Central retail vacancies edge up as luxury sales decline
The rate of Central retail vacancies edged up in the second quarter.
However, vacancy rates in other key retail precincts remained the same, according to a report by Cushman & Wakefield.
In Central, the vacancy rate was up to 8.6 per cent at the end of June compared with 7.1 per cent at the end of March.
Meanwhile, reduced retail spending has dented retail rental growth in core districts, where Tsim Sha Tsui and Mongkok recorded a smaller quarterly rental growth than in the first quarter at 0.7 per cent quarter on quarter 1 per cent respectively. Causeway Bay rents were up 0.7 per cent, however Central experienced a further drop of 3 per cent – almost double the decline of the first quarter.
The rental and vacancy rate trends are being driven by a softening retail market, where overall sales fell by 1.8 per cent in the first five months of the year. June figures are expected to show a sharper decline as massive protests impacted on store sales.
“Cautious consumer sentiment amid global and local uncertainties affected the performance of the Hong Kong retail market in the second quarter, and the outlook is expected to remain subdued in the second half of the year, except for trades like cosmetics, personal care and athleisure which should hold up better than the rest,” said Kevin Lam, Cushman & Wakefield’s executive director, head of retail services for Hong Kong.

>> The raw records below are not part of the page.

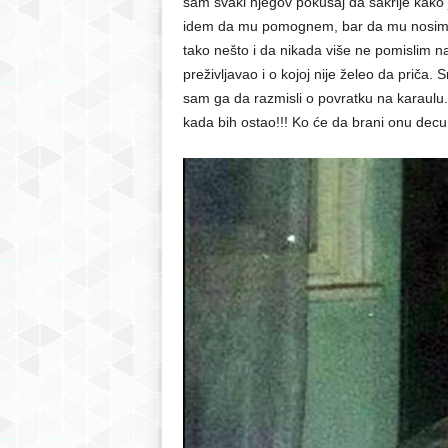
sam svaki njegov pokušaj da sakrije kako
idem da mu pomognem, bar da mu nosim 
tako nešto i da nikada više ne pomislim n
preživljavao i o kojoj nije želeo da priča. S
sam ga da razmisli o povratku na karaulu.
kada bih ostao!!! Ko će da brani onu decu d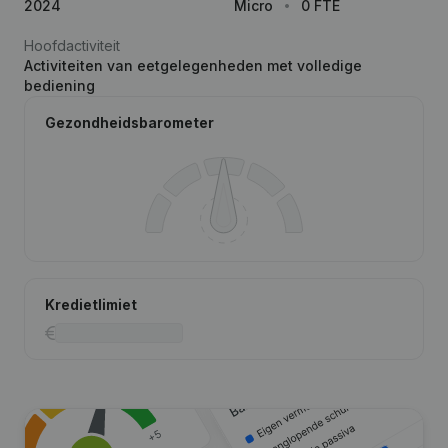
2024
Micro
0 FTE
Hoofdactiviteit
Activiteiten van eetgelegenheden met volledige
bediening
Gezondheidsbarometer
Kredietlimiet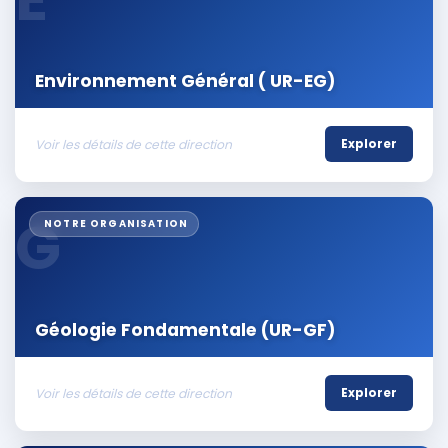
Environnement Général ( UR-EG)
Voir les détails de cette direction
Explorer
G
NOTRE ORGANISATION
Géologie Fondamentale (UR-GF)
Voir les détails de cette direction
Explorer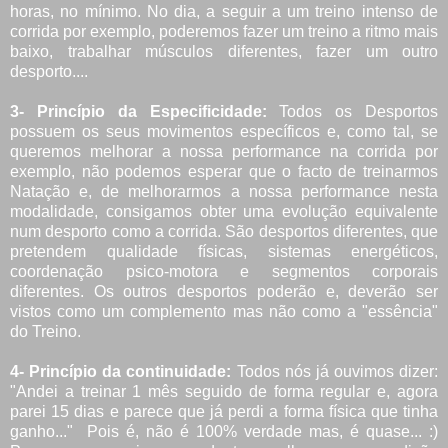
horas, no mínimo. No dia, a seguir a um treino intenso de
corrida por exemplo, poderemos fazer um treino a ritmo mais
baixo, trabalhar músculos diferentes, fazer um outro
desporto....
3- Princípio da Especificidade:
Todos os Desportos
possuem os seus movimentos específicos e, como tal, se
queremos melhorar a nossa performance na corrida por
exemplo, não podemos esperar que o facto de treinarmos
Natação e, de melhorarmos a nossa performance nesta
modalidade, consigamos obter uma evolução equivalente
num desporto como a corrida. São desportos diferentes, que
pretendem qualidade físicas, sistemas energéticos,
coordenação psico-motora e segmentos corporais
diferentes. Os outros desportos poderão e, deverão ser
vistos como um complemento mas não como a "essência"
do Treino.
4- Princípio da continuidade:
Todos nós já ouvimos dizer:
"Andei a treinar 1 mês seguido de forma regular e, agora
parei 15 dias e parece que já perdi a forma física que tinha
ganho..." Pois é, não é 100% verdade mas, é quase... :)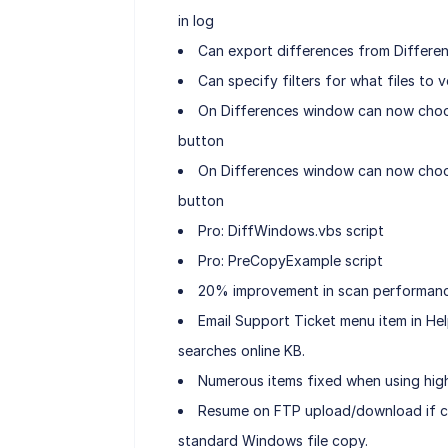
in log
Can export differences from Differe
Can specify filters for what files to v
On Differences window can now choose
button
On Differences window can now choos
button
Pro: DiffWindows.vbs script
Pro: PreCopyExample script
20% improvement in scan performance
Email Support Ticket menu item in He
searches online KB.
Numerous items fixed when using high
Resume on FTP upload/download if con
standard Windows file copy.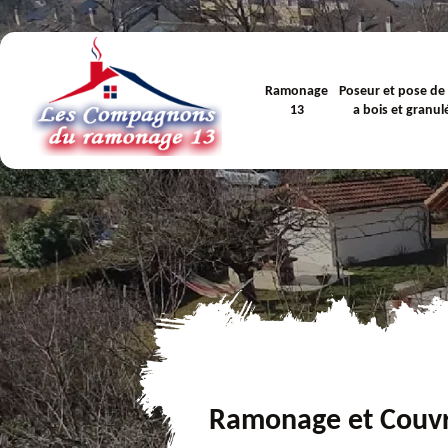
Ramonage
Poseur et pose de
13
a bois et granul
Ramonage et Couv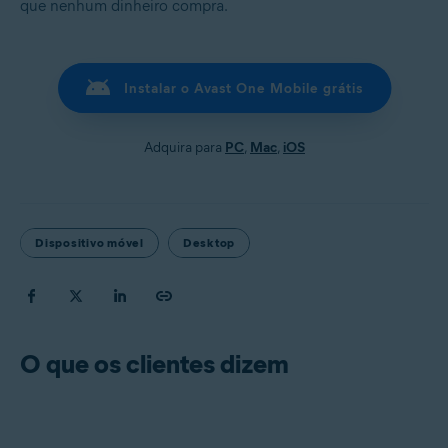
que nenhum dinheiro compra.
Instalar o Avast One Mobile grátis
Adquira para
PC
,
Mac
,
iOS
Dispositivo móvel
Desktop
O que os clientes dizem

Tourist arrivals in the first five months grew by 14.9 per cent – the most significant growth in nine years – with a 20.7 per cent rebound in same-day mainland visitor arrivals over the same period. However the new wave of mainlanders are spending less on luxury goods, focusing instead on more mainstream goods. While overall retail sales were down 1.8 per cent in the year to May, jewellery and watches sales were down by 4.4 per cent.

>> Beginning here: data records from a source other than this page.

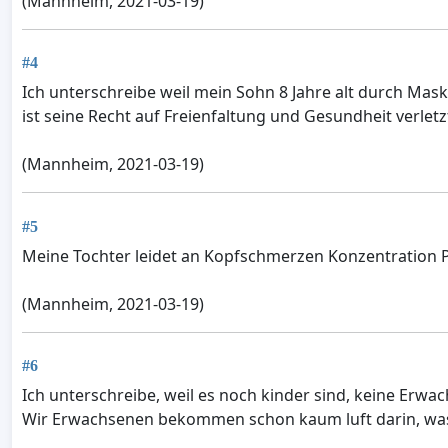
(Mannheim, 2021-03-19)
#4
Ich unterschreibe weil mein Sohn 8 Jahre alt durch Ma
ist seine Recht auf Freienfaltung und Gesundheit verletz
(Mannheim, 2021-03-19)
#5
Meine Tochter leidet an Kopfschmerzen Konzentration 
(Mannheim, 2021-03-19)
#6
Ich unterschreibe, weil es noch kinder sind, keine Erw
Wir Erwachsenen bekommen schon kaum luft darin, was i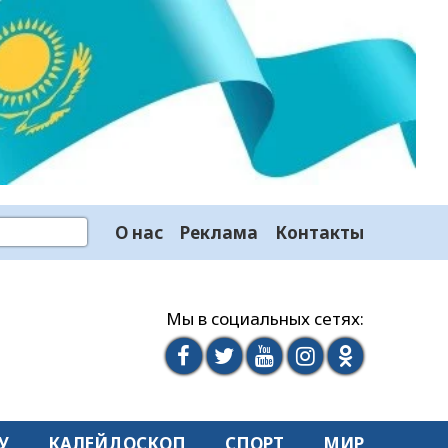
О нас
Реклама
Контакты
Мы в социальных сетях:
У
КАЛЕЙДОСКОП
СПОРТ
МИР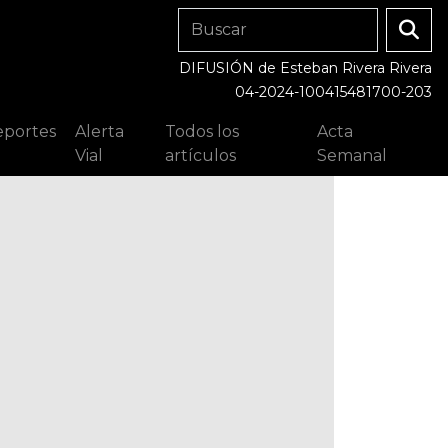
DIFUSIÓN de Esteban Rivera Rivera
04-2024-100415481700-203
portes
Alerta
Todos los
Acta
Vial
artículos
Semanal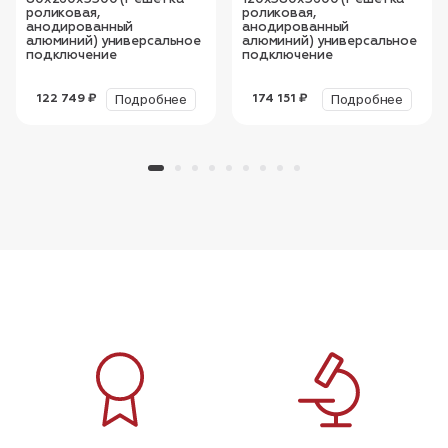
роликовая,
роликовая,
анодированный
анодированный
алюминий) универсальное
алюминий) универсальное
подключение
подключение
Подробнее
Подробнее
122 749 ₽
174 151 ₽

Lam said food-and-beverage store rents fell by between 0.8 per cent and 3 per cent quarter on quarter on Hong Kong Island, but improved by between 0.4 per cent and 0.9 per cent in Kowloon districts, including Tsim Sha Tsui and Mongkok.
He put the difference down to the increasing number of mainland tourists, particularly same-day visitors, who are less inclined to cross the harbour to the Island side.
Most categories of food-and-beverage spending in Hong Kong rose by between 4.8 per cent and 11.2 per cent during the early part of the year – the main exceptioin being sales by Chinese restaurants.